Hello everyone! As you prepare for the upcoming Chapter 7 test, I want to provide you with the resources you need to succeed. This chapter has focused on various integration techniques. Here's a breakdown of what you can expect and some practice problems to help you solidify your understanding.

Key Concepts to Review

  • U-Substitution: This is your go-to method when you can identify a function and its derivative (or a constant multiple thereof) within the integrand.
  • Integration by Parts: Use this technique when you have a product of two functions, and u-substitution doesn't work. Remember the formula: $\int u dv = uv - \int v du$. LIATE (Logarithmic, Inverse trig, Algebraic, Trig, Exponential) is a helpful mnemonic for choosing $u$.
  • Trigonometric Integrals: Master the integrals involving powers of sine, cosine, tangent, and secant. Use trigonometric identities to simplify the integrals. For example, if you have $\int sin^m(x) cos^n(x) dx$, consider these cases:
    • If $n$ is odd, save one cosine and use the identity $cos^2(x) = 1 - sin^2(x)$.
    • If $m$ is odd, save one sine and use the identity $sin^2(x) = 1 - cos^2(x)$.
    • If both $m$ and $n$ are even, use the half-angle identities: $sin^2(x) = \frac{1 - cos(2x)}{2}$ and $cos^2(x) = \frac{1 + cos(2x)}{2}$.
  • Trigonometric Substitution: When your integrand involves expressions like $\sqrt{a^2 - x^2}$, $\sqrt{a^2 + x^2}$, or $\sqrt{x^2 - a^2}$, try trigonometric substitution.
    • For $\sqrt{a^2 - x^2}$, let $x = a sin(\theta)$.
    • For $\sqrt{a^2 + x^2}$, let $x = a tan(\theta)$.
    • For $\sqrt{x^2 - a^2}$, let $x = a sec(\theta)$.
  • Partial Fraction Decomposition: Use this for rational functions (polynomial divided by polynomial). Decompose the rational function into simpler fractions that you can integrate more easily.

Practice Problems

Here are a few practice problems similar to what you might see on the test. Solutions are provided so you can check your work.

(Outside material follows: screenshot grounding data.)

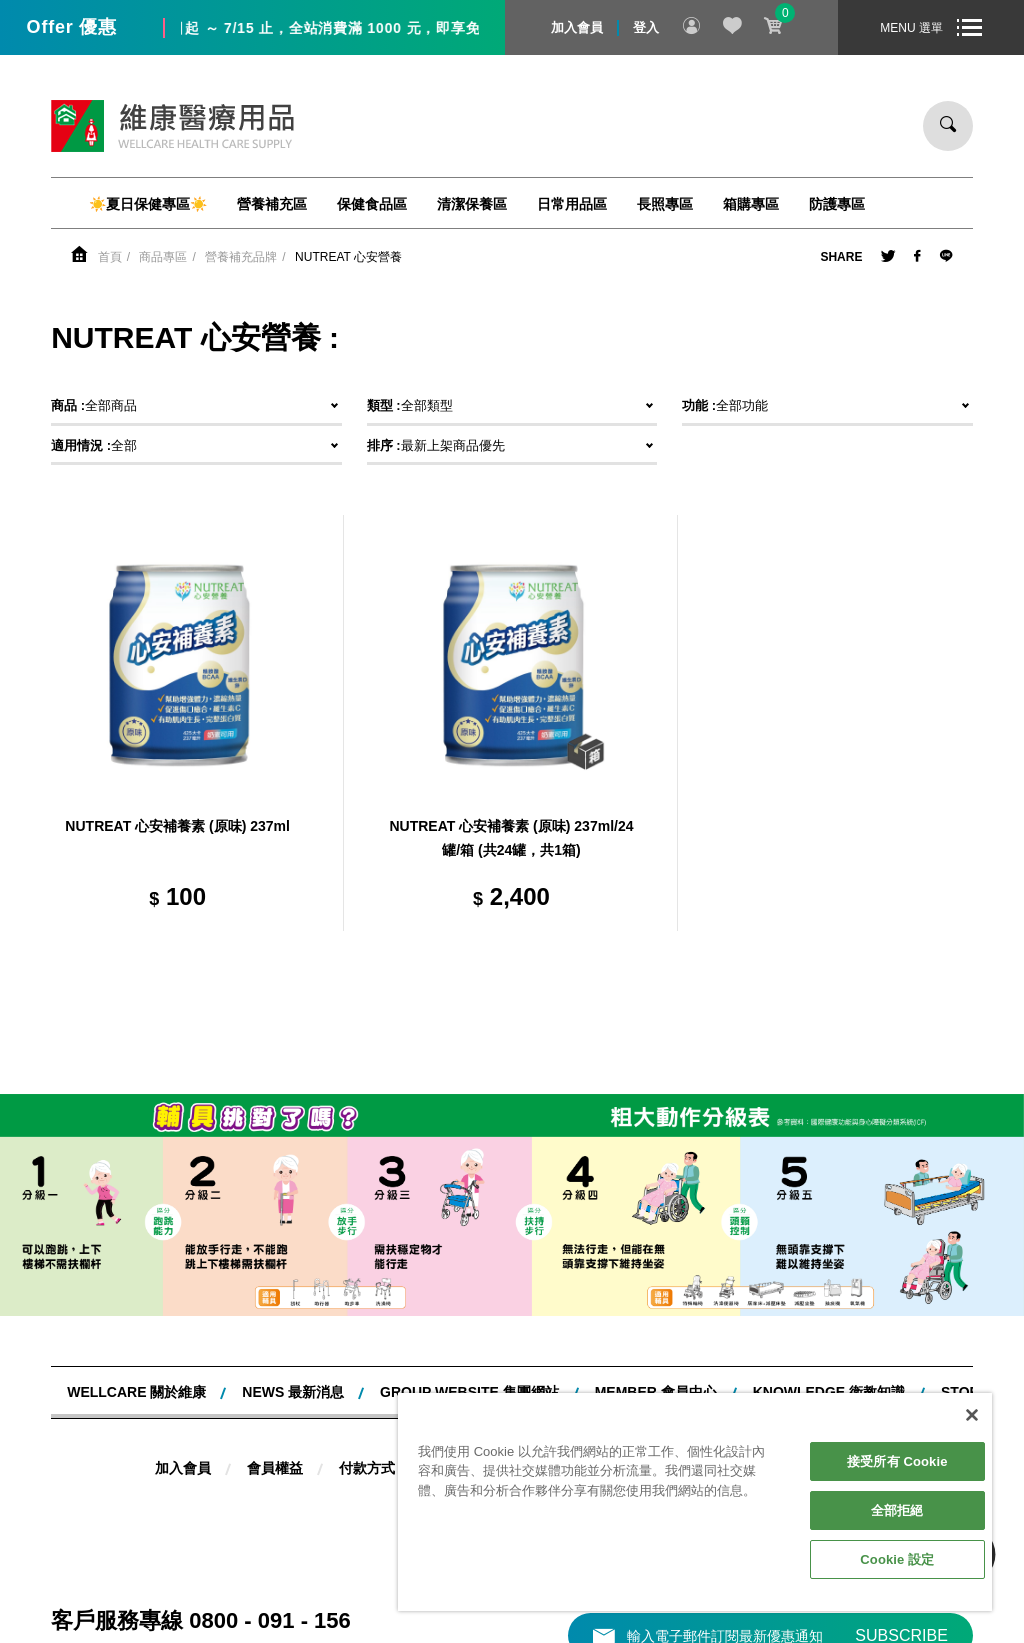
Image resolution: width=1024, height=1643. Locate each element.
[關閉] (972, 1415)
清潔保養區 (472, 204)
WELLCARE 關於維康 (136, 1392)
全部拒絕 (897, 1510)
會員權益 (275, 1468)
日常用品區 (572, 204)
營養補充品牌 (241, 257)
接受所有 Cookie (897, 1461)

  1. $\int \frac{x^2}{x^3 + 1} dx$
  2. $\int sin^7(x) cos^5(x) dx$
  3. $\int ln(\sqrt{x}) dx$
  4. $\int \frac{x^2 - x + 6}{x^3 + 3x} dx$
  5. $\int tan^2(x) sec^4(x) dx$
  6. $\int \frac{x}{\sqrt{36 - x^2}} dx$
  7. $\int (x^2 + 2x) cos(x) dx$
  8. $\int \frac{2}{2x^2 + 3x + 1} dx$
  9. $\int \frac{\sqrt{x^2 - 1}}{x^4} dx$
  10. $\int sin(x) \sqrt{1 + cos(x)} dx$

Good luck with your studying, and I'll see you in class! Remember to review your notes, practice consistently, and don't hesitate to ask questions.